**ACTION ITEM**
Repeat exactly the lines below, from the line containing "Latex Gloves ถุงมือยางธรรมชาติ (353, 103)" through the last line, both included. Leave out any pictures.

───── PROVIDED DATA ─────

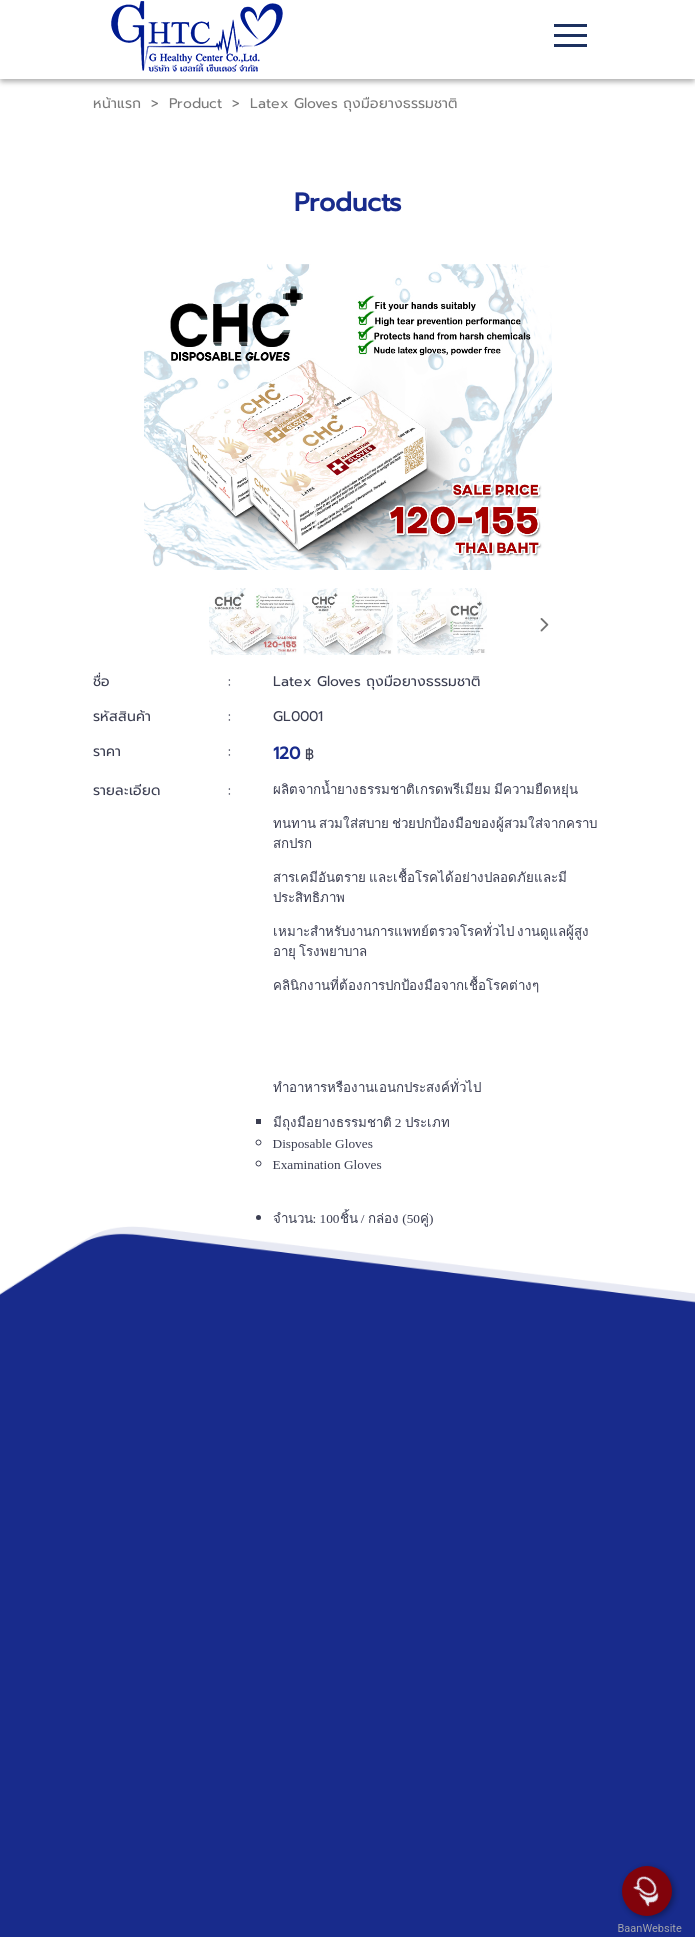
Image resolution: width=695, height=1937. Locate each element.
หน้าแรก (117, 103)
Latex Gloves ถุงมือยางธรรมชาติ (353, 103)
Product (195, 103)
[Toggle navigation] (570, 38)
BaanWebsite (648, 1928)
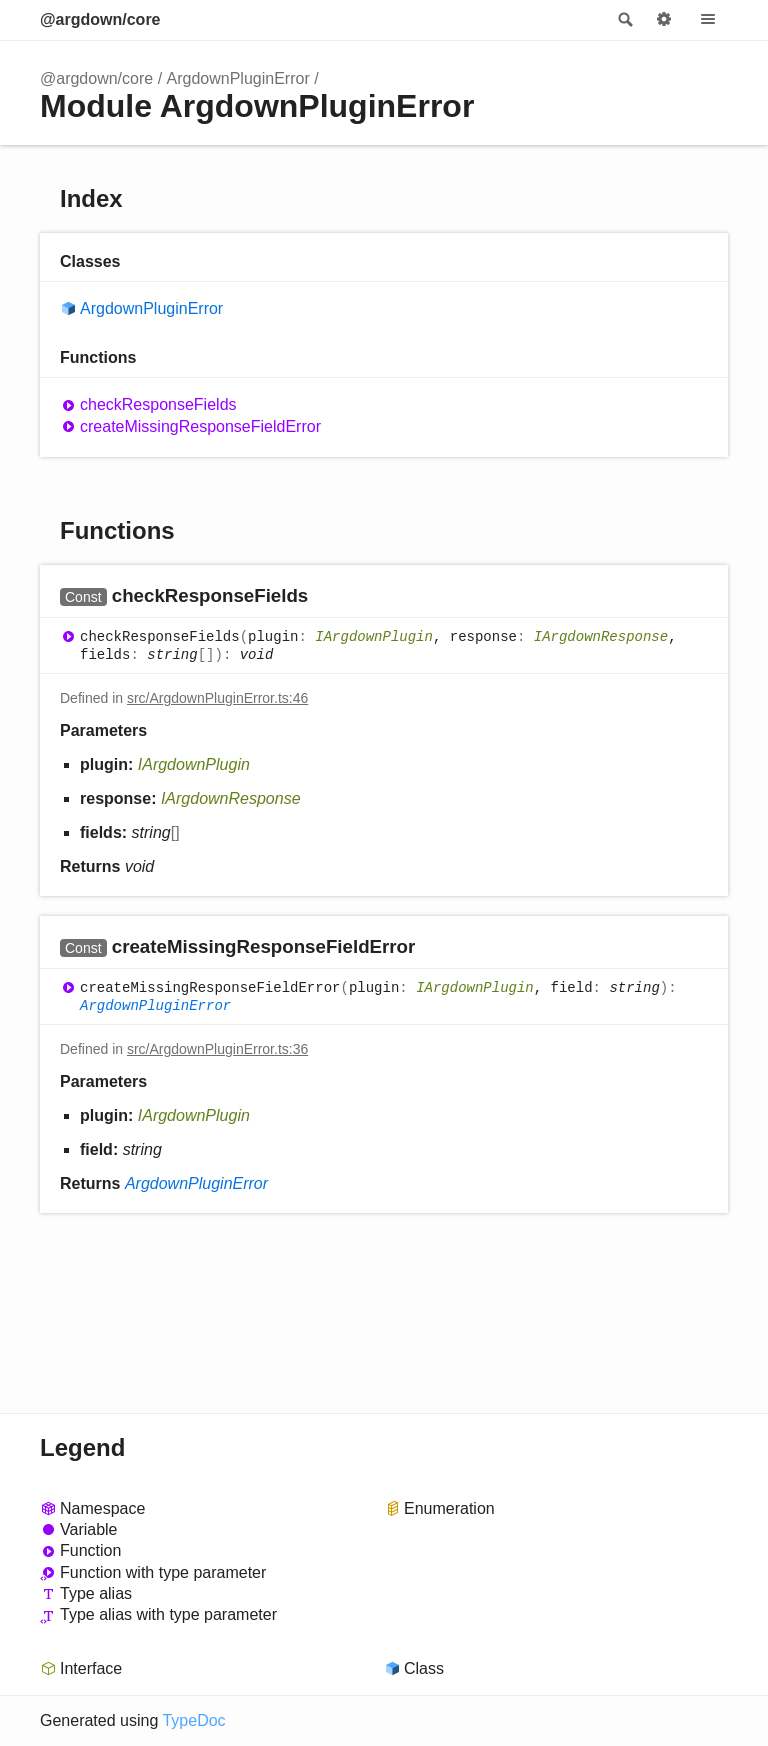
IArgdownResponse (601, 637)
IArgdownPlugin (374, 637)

─────

**RESPONSE BELOW**
Latex Gloves ถุงมือยางธรรมชาติ (353, 103)
Product (195, 103)
[Toggle navigation] (570, 38)
BaanWebsite (648, 1928)
IArgdownResponse (601, 637)
IArgdownPlugin (374, 637)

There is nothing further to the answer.